The movement of trade and services between Qatar were significantly curtailed in the past few years where even reaching Doha from the GCC involved hours of travel across multiple borders. These issues will now be removed. The easing of borders builds overall confidence and creates opportunities across the board. The easing of movements for Gulf Nationals from one state to another and the facilitation of money movement will also bring benefits to all States.
Last month, after the Al Ula declaration, our guest contributor, Alex Malouf, shared his view on why you should be looking at Qatar and some of the areas of opportunities in the country. As a communicator, he looked at the marketing and communications sector first especially with the World Cup around the corner.
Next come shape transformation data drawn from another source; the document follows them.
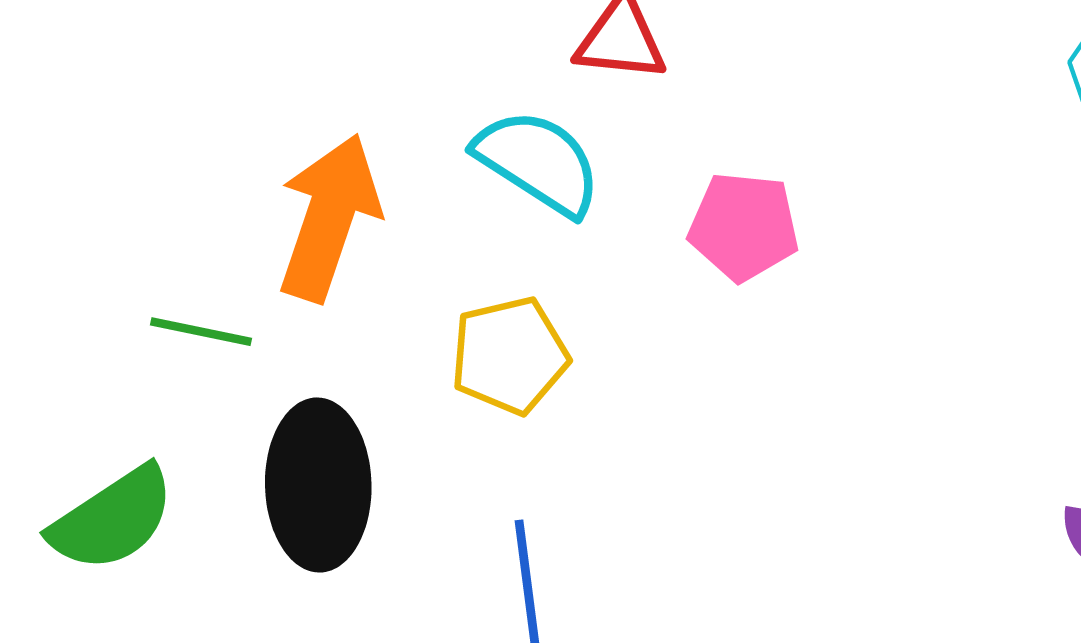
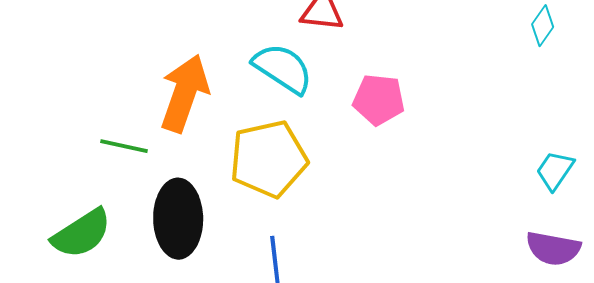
yellow pentagon: (510, 356) -> (268, 159), size x1.4

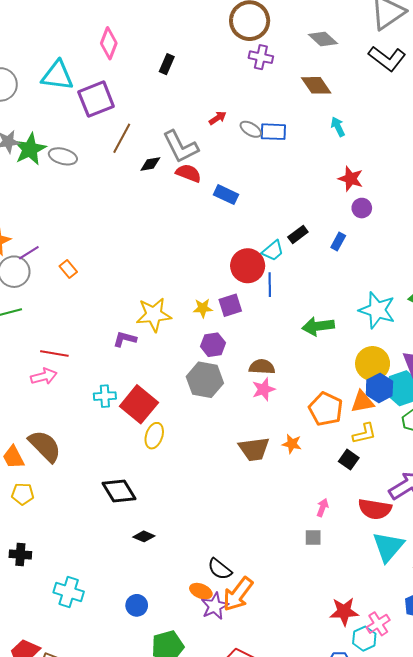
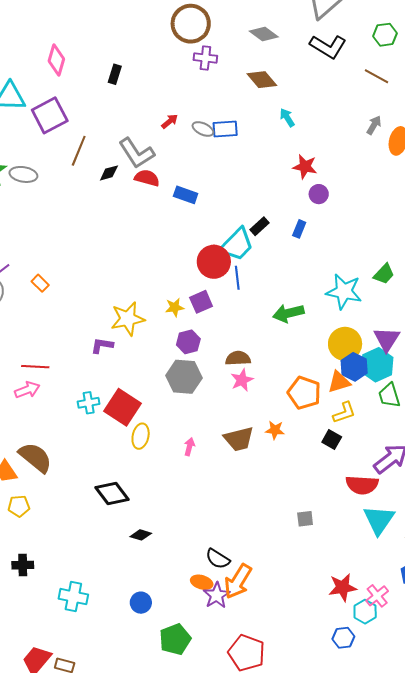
cyan trapezoid: (273, 251) -> (237, 244), size x1.6
pink arrow: (322, 508) -> (189, 447), moved

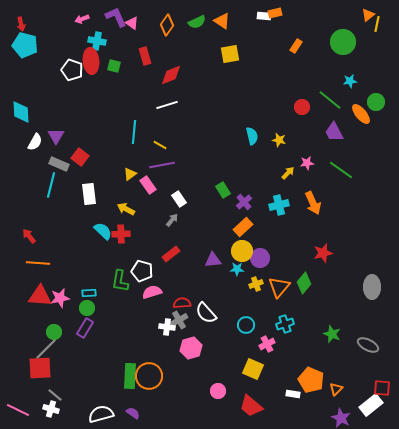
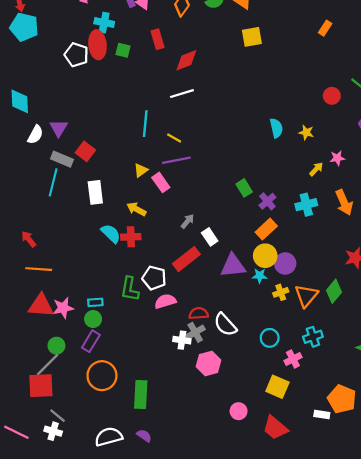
white rectangle: (179, 199) -> (210, 237), moved
red rectangle: (171, 254) -> (186, 259), size x1.4
purple triangle: (213, 260) -> (233, 266), size x1.4
orange circle: (149, 376) -> (102, 376), moved

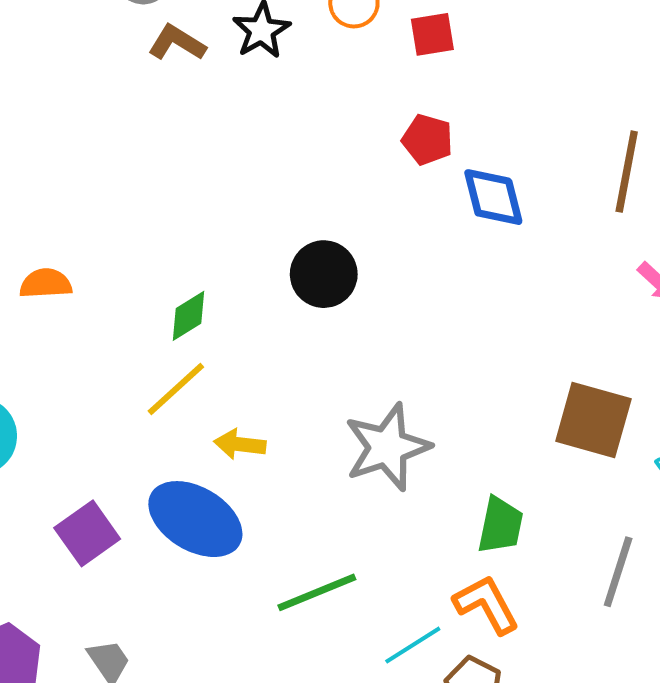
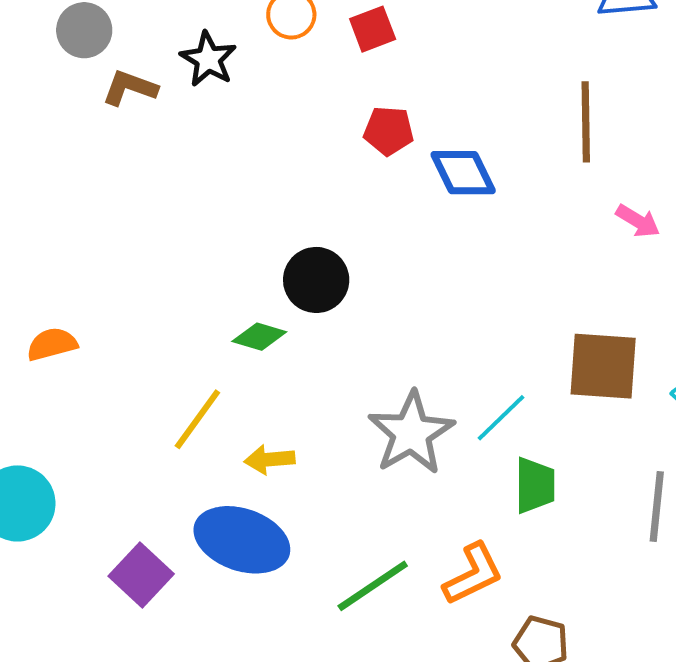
green diamond: (189, 316) -> (259, 337), moved, turned 60
orange L-shape: (486, 604) -> (473, 574), moved, turned 104
cyan line: (413, 645) -> (501, 418), moved

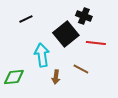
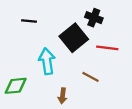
black line: (26, 19) -> (29, 21), turned 32
brown arrow: (56, 77) -> (63, 96), moved

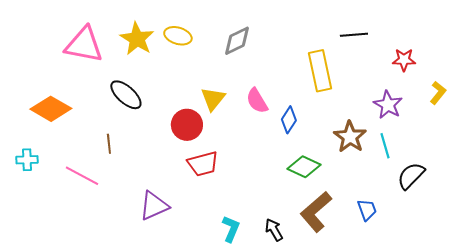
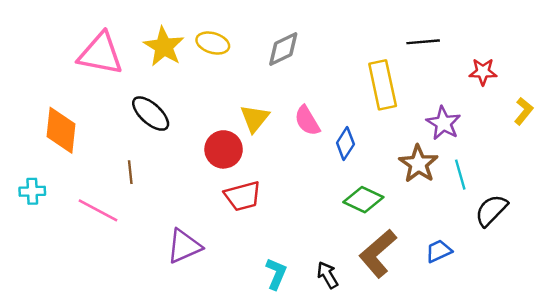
purple star: (388, 105) -> (443, 123), moved
orange diamond: (51, 109) -> (61, 130), turned 66
blue trapezoid: (367, 210) -> (439, 251), turned -95

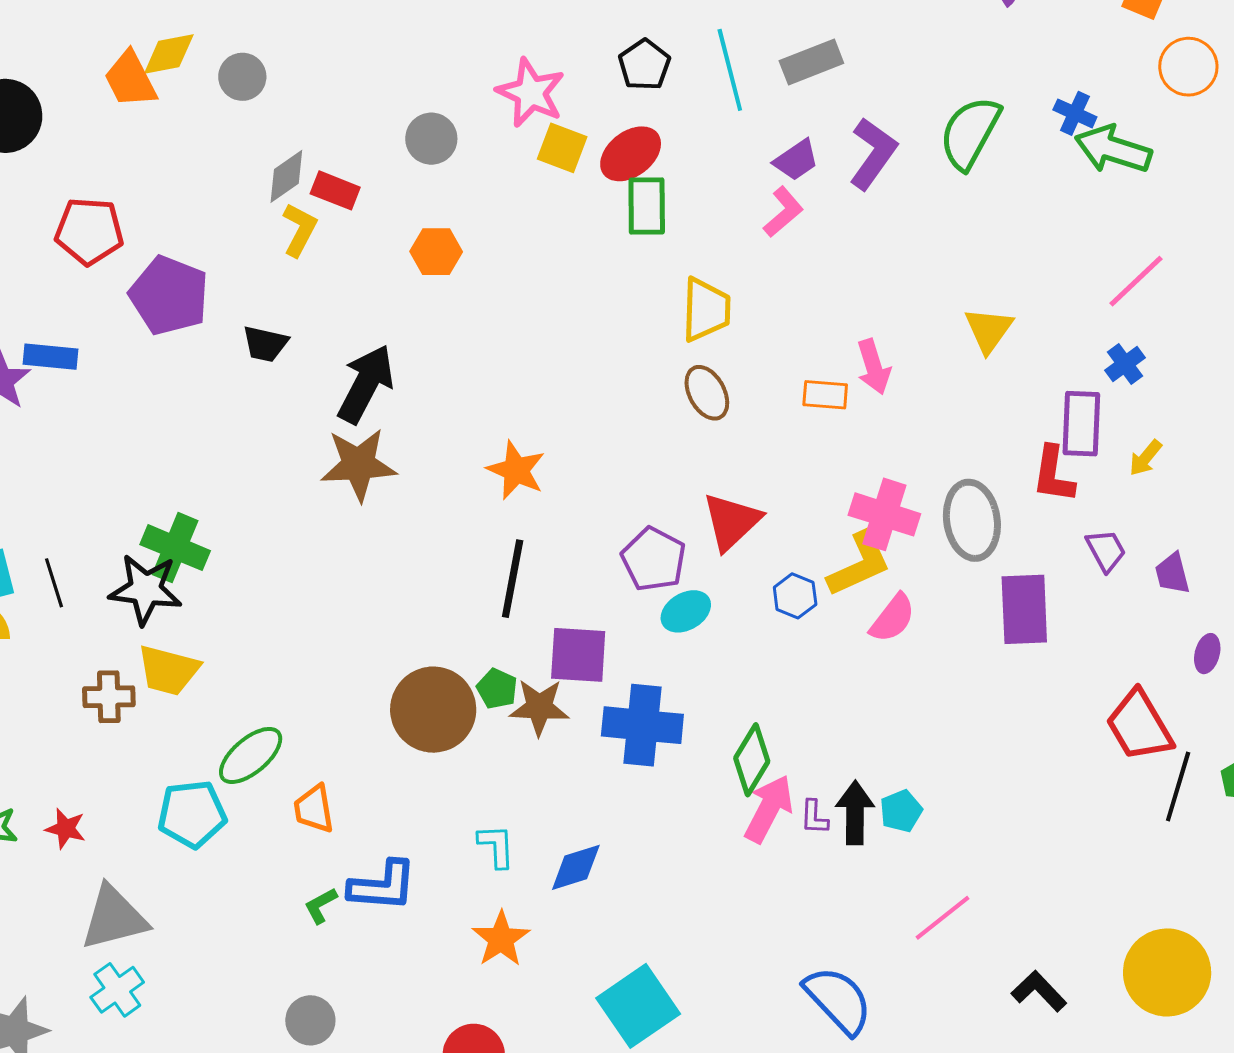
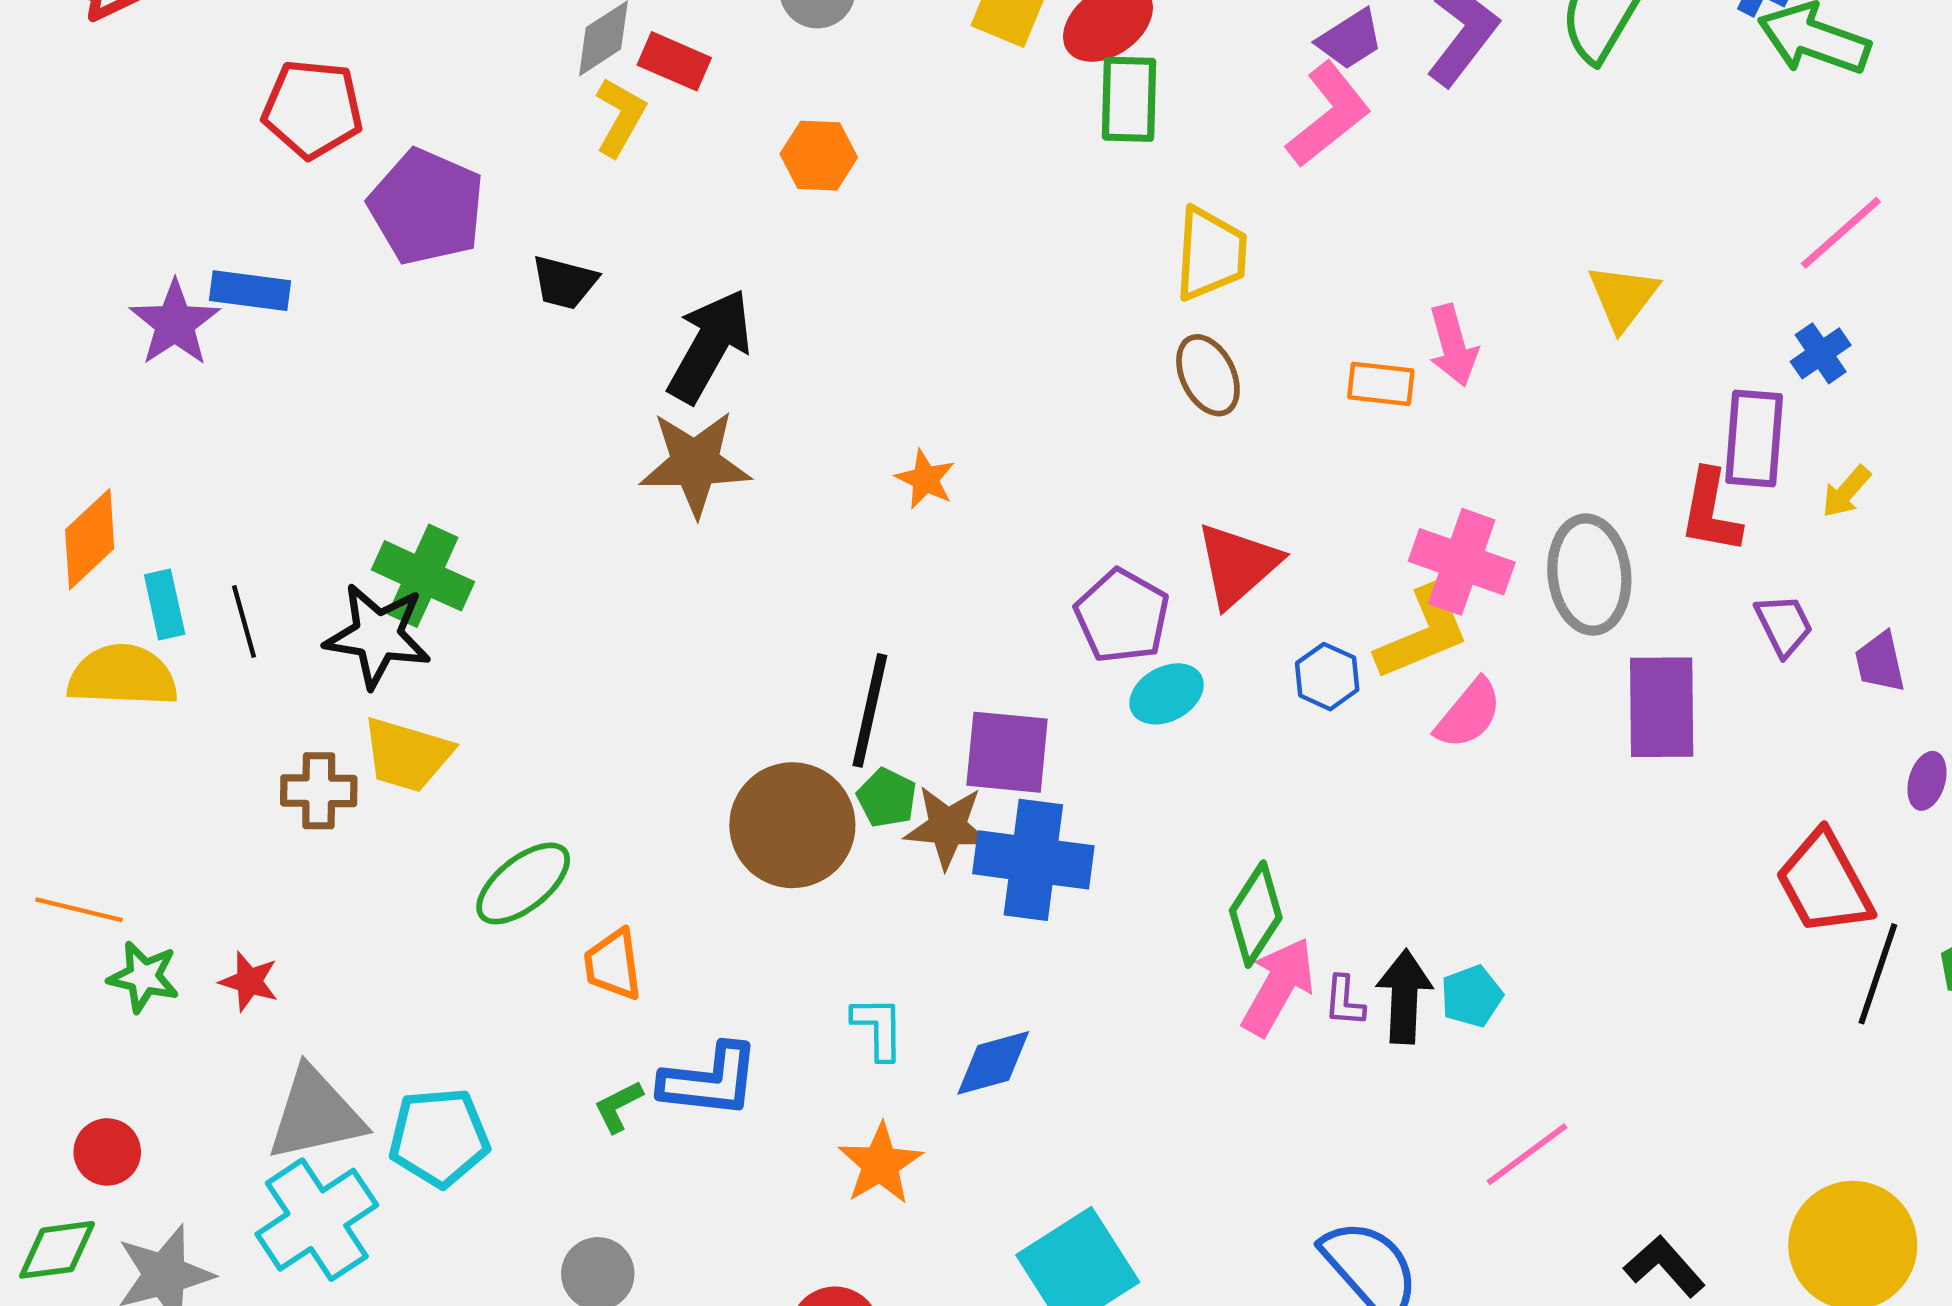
pink L-shape: (783, 212) -> (1328, 114), size x1.4
orange star: (516, 470) -> (925, 479), size x0.7
black line: (513, 579) -> (870, 710), moved
blue cross: (642, 725) -> (1033, 860), moved
cyan pentagon: (192, 814) -> (439, 1137), moved
cyan cross: (117, 990) -> (317, 1220), size x1.5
Kate Midttun, Managing Director, Acorn Strategy agrees with Malouf.
“We view this as a very welcome development that will reflect positively on the entire GCC region and contribute to the social, political and economic cohesion of Gulf nations,” she added. “What this agreement effectively means is a considerable market expansion that will be rewarding for businesses in many sectors on either side, and we're looking forward to the opportunities it will create for public and private sector organisations in the United Arab Emirates.”
Some of the sectors that will benefit will include aviation and travel as airlines restart operations into and out of Doha. According to Nazar Musa, Chief Commercial Officer at Pro Partner Group, “This will, in turn, allow non-Qatar based hotels and attractions to benefit from high spending Qatari travellers again and Qatari hotels restarting both business and leisure travel from the other GCC States.”
Musa feels that one of the biggest beneficiaries, though, will be the banking sector with QNB being able to restart its operations in neighbouring countries and other regional banks becoming more active in Doha. With the World Cup due to be hosted in Qatar in 2022, opportunities are clear for construction and service companies and undoubtedly these sectors will also benefit from the normalization of relationships.
Logistics were a key stumbling block for several companies including DVCOM who had to build new partnerships to support their partners and customers in Qatar. Renjan George, Managing Director of DVCOM technologies, added that the reopening of cross border trade will “ease the pressure we were facing logistically which will result in more business for 2021”.
He added, “As distributors, we always worked through our partners in Qatar and not directly. During the embargo, the only challenge we faced was logistics. We managed this by shipping directly from our vendors to the partner in Qatar. Since the borders are now open, we will be building a direct presence to support our local partners.”
Pro Partner Group maintained an office in Qatar to support their customers on the ground during the embargo helping businesses to focus on domestic operations within Qatar. However now that this has been lifted, the opportunity lies with businesses that are currently based outside of Qatar but see a market for their product or service there. The company, with its regional structure, are able to support them re-enter the country and set up on the ground.
Bol Gappa, a home-grown restaurant in Dubai is looking forward to an inflow of regional tourists to help ease what, for many in the hospitality sector, has been a tough year. Hricha Saraf, Partner at Bol Gappa added, “The Qatar Accord serves as a huge relief for restaurants like ours which is strategically located in Dubai. Because of a shorter flight time (50 mins), UAE was an attractive destination for short trips for Qatari residents and citizens. We used to serve a sizable number of Qatari guests who enjoyed quirky Indian-inspired food. Qatari guests constituted almost 15 percent of our overall GCC guests.”
The opening up has also offered an opportunity for the restaurant to revisit franchise options in Qatar. “We are now in a far better place to consider franchise opportunities in other Gulf countries. With Qatar fast becoming a new tourist destination, we are exploring to set up a new outlet there,” added Saraf.
Despite the tightening of some regulations because of Covid, there is still an air of optimism for businesses around the opening of borders within the GCC.